Comment 1 Anand Avati 2015-06-25 09:02:53 UTC

REVIEW: http://review.gluster.org/11399 (core: check for xl->mem_acct only if memory accounting is enabled) posted (#2) for review on master by Krishnan Parthasarathi (kparthas)

Comment 2 krishnan parthasarathi 2015-06-26 09:17:20 UTC

RCA
----

The stack overflow was seen when older snapshots were being deleted while new ones were being created concurently. In the setup detailed above, snapshot scheduler creates snapshots periodically and auto-delete of snapshots is enabled. When no. of snapshots in the system (of the volume) exceeds the soft-limit configured, snapshots are (auto-)deleted. The crash happened when a scheduled snapshot-create coincided with the auto-delete triggered snapshot-delete operation.

Implementation detail
----------------------
Snapshot daemon uses gfapi interface to serve user-serviceable snapshots. gfapi interface creates a new glfs object for every snapshot (volume) serviced. This object is 'linked' with a global xlator object until the time glfs object is fully initialized (i.e, set-volume operation is complete). The global xlator object's ctx (glusterfs_ctx_t) object is being modified in a thread-unsafe manner and could refer to a destroyed ctx (which belonged to glfs representing a deleted snapshot).

Fix outline
------------
All initialisation managment operations (e.g, RPCs like DUMP_VERSION, SET_VOLUME, etc.) must refer to the corresponding translator objects in the glfs' graph.
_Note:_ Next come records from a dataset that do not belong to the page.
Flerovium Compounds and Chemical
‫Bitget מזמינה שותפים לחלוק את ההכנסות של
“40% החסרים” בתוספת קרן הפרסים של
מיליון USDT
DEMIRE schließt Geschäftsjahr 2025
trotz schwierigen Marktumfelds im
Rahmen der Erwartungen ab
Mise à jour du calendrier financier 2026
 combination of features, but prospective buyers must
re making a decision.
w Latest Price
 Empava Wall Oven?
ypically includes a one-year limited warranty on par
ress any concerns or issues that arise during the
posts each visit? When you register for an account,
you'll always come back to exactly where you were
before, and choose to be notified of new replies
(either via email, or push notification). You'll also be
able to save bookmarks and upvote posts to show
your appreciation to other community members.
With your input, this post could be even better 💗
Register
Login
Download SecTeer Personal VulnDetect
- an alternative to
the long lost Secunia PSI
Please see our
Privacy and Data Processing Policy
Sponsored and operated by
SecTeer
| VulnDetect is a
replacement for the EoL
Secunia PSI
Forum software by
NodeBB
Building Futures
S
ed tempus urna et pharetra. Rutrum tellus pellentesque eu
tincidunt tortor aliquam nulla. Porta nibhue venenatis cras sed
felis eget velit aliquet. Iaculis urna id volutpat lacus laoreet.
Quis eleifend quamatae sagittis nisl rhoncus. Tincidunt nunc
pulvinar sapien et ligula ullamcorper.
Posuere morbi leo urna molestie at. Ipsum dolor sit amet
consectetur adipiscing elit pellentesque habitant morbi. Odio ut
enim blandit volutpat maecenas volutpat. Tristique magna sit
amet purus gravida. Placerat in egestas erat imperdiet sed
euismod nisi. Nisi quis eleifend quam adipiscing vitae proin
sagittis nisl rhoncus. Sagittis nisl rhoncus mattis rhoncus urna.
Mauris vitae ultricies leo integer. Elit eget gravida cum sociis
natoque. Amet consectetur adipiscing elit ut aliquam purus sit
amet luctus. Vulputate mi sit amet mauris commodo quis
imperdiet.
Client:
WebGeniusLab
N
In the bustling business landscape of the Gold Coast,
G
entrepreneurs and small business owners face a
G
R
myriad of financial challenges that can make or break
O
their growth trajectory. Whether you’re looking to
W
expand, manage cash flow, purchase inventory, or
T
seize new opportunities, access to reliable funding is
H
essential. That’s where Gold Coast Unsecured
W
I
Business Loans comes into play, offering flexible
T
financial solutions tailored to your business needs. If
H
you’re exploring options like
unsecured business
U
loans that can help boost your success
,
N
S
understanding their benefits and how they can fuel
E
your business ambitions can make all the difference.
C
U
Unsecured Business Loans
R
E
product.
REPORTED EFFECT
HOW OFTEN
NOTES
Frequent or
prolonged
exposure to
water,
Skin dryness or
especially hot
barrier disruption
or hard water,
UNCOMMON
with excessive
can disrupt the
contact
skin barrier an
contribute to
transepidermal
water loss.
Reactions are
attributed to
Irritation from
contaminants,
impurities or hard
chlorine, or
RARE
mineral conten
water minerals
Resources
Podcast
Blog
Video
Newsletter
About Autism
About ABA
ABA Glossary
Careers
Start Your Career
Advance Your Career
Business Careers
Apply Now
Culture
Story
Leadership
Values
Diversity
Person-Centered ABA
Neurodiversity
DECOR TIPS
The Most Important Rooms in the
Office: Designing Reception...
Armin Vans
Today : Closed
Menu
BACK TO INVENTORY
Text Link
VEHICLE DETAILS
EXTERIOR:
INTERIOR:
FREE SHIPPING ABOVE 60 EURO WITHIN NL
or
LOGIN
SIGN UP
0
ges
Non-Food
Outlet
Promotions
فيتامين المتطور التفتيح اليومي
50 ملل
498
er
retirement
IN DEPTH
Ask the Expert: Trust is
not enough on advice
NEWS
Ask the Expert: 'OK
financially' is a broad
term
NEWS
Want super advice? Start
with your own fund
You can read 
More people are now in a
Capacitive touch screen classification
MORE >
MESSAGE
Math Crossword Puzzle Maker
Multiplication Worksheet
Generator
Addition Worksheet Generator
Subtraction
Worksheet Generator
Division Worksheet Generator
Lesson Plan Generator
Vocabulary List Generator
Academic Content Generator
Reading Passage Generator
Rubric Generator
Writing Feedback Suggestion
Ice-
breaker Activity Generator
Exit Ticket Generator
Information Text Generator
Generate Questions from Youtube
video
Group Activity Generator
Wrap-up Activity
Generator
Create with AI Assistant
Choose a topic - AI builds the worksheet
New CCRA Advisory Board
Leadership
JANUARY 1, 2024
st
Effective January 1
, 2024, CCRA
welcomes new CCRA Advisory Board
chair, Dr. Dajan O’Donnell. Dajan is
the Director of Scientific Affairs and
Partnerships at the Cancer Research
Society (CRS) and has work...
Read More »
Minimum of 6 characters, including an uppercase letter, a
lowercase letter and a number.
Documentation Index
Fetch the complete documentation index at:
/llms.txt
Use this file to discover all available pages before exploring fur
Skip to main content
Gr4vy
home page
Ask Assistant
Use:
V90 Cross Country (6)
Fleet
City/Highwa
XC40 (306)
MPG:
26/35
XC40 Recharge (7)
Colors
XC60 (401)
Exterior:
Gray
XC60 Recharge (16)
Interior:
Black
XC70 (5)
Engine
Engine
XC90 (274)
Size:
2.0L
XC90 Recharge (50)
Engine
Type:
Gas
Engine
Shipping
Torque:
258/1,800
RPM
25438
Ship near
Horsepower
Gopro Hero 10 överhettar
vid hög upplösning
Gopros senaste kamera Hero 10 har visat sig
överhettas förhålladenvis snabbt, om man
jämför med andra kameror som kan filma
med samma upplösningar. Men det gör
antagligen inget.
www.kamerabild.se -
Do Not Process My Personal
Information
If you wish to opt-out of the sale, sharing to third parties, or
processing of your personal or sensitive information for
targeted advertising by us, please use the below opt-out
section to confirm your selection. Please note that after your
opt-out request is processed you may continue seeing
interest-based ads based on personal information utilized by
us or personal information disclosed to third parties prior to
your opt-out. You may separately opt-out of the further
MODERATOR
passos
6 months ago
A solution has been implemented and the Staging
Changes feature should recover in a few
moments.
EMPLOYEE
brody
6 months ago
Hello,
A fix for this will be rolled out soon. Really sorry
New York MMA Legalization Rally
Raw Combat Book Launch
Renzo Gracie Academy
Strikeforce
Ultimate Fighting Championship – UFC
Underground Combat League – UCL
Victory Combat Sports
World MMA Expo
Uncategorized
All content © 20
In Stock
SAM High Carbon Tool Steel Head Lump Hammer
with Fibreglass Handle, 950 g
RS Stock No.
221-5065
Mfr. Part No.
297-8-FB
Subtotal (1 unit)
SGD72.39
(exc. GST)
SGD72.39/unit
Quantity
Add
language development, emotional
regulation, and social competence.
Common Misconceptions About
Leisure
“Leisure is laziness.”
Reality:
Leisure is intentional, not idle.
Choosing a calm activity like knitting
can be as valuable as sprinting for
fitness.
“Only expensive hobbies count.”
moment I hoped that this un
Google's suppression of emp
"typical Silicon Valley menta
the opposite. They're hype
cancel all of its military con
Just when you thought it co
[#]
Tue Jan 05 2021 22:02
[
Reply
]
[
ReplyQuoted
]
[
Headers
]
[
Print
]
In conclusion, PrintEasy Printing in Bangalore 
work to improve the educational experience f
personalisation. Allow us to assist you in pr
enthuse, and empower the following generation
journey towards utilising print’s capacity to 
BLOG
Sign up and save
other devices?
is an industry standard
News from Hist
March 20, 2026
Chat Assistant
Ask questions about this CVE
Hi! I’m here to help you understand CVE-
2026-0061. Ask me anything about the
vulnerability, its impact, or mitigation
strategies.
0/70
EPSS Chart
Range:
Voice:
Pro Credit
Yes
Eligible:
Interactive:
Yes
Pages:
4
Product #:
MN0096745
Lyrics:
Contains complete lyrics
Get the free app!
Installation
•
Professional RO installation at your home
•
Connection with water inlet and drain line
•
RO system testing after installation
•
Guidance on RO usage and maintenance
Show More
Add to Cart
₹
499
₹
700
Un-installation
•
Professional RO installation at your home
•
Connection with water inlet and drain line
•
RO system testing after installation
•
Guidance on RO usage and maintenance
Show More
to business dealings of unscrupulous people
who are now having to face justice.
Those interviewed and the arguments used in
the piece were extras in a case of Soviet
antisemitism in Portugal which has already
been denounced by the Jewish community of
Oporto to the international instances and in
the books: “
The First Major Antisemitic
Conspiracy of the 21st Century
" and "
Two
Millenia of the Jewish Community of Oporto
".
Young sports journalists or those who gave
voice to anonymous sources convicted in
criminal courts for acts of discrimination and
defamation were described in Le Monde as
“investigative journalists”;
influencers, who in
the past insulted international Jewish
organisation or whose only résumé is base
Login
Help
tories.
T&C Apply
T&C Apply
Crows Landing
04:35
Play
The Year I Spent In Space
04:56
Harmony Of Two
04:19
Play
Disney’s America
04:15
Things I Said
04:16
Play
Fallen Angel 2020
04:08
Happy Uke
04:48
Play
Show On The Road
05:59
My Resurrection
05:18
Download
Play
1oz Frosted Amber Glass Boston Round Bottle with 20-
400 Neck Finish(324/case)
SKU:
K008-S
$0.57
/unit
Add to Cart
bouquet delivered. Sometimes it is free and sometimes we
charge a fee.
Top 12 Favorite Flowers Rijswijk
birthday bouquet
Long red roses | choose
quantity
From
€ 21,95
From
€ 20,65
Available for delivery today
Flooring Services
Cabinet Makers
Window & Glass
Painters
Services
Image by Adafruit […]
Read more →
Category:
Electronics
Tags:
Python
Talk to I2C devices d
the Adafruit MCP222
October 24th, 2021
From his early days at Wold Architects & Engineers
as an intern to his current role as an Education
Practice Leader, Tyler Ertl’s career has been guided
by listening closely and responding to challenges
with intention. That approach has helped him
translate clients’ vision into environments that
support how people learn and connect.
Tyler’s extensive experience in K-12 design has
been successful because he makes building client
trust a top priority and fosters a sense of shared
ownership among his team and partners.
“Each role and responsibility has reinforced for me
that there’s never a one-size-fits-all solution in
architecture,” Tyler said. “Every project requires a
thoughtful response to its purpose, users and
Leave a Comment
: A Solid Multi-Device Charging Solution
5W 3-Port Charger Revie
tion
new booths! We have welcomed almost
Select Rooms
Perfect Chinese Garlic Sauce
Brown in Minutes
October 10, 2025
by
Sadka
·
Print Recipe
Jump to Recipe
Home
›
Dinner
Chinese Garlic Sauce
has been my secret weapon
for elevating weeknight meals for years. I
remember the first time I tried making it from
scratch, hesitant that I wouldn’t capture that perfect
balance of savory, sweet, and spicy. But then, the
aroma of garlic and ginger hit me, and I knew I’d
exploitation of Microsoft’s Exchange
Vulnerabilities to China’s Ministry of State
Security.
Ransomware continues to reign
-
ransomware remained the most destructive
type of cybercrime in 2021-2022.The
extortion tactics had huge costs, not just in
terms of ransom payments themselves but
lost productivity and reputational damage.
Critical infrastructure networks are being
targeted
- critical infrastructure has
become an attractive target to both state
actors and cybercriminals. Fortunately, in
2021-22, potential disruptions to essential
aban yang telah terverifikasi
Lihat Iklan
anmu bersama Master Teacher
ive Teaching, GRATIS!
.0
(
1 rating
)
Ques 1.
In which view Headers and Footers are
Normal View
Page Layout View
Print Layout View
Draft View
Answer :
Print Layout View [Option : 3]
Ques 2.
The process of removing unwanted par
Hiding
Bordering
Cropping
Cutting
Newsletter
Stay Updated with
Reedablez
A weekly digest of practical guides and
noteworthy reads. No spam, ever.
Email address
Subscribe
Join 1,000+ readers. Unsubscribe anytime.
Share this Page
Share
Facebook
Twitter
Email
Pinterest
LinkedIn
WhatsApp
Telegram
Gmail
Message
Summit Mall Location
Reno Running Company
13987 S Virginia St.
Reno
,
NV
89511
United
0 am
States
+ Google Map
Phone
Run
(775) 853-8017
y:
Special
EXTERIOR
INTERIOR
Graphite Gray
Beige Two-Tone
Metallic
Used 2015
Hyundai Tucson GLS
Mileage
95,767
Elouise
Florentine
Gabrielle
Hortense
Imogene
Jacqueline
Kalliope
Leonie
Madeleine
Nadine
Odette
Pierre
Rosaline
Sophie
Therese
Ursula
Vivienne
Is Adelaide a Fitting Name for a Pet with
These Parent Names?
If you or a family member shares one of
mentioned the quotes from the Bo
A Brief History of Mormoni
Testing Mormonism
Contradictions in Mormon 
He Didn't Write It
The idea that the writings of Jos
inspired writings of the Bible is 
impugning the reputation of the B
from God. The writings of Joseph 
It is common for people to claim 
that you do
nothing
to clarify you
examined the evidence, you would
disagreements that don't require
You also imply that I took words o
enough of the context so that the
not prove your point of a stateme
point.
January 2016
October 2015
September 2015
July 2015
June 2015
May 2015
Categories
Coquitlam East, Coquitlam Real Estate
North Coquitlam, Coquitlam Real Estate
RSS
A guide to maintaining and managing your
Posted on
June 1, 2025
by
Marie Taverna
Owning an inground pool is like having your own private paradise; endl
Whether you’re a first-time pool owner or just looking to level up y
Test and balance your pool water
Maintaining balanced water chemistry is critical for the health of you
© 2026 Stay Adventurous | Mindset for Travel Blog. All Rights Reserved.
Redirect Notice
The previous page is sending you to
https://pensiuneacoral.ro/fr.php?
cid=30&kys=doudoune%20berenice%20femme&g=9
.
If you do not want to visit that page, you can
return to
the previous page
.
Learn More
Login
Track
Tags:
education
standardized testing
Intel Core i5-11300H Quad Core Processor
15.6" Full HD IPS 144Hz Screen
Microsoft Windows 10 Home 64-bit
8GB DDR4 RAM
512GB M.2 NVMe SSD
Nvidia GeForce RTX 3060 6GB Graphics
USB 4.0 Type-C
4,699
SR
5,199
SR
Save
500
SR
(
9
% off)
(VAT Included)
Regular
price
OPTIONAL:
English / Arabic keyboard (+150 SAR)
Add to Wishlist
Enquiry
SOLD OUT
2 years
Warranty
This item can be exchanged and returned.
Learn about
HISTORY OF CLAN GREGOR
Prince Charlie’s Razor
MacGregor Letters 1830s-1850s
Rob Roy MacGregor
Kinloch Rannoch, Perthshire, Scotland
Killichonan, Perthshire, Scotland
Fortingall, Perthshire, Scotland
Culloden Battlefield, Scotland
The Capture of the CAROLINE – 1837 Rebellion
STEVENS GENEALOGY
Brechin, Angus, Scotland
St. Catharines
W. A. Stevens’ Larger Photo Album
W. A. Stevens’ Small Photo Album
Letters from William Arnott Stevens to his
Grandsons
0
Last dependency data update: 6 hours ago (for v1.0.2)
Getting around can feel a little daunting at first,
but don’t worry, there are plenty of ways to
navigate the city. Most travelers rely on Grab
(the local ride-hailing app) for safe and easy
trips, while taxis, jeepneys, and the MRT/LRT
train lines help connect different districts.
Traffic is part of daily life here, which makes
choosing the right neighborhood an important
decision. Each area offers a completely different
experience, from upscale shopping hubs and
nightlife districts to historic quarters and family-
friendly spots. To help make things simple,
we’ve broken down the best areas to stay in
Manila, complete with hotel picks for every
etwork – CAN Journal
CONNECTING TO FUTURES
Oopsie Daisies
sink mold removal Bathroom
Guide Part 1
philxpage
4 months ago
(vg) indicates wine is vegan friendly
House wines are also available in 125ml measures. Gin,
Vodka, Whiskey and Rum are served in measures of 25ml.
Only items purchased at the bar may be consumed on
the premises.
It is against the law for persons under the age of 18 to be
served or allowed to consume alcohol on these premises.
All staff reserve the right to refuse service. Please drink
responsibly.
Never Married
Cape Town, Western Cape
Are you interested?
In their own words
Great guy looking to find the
Comment 3 Anand Avati 2015-06-27 05:41:43 UTC

REVIEW: http://review.gluster.org/11436 (client: set THIS to client's xl in non-FOP RPCs) posted (#1) for review on master by Krishnan Parthasarathi (kparthas)

Comment 4 Anand Avati 2015-07-17 08:59:53 UTC

REVIEW: http://review.gluster.org/11436 (rpc: add owner xlator argument to rpc_clnt_new) posted (#2) for review on master by Krishnan Parthasarathi (kparthas)

Comment 5 Anand Avati 2015-08-05 17:40:52 UTC

REVIEW: http://review.gluster.org/11436 (rpc: add owner xlator argument to rpc_clnt_new) posted (#3) for review on master by Krishnan Parthasarathi (kparthas)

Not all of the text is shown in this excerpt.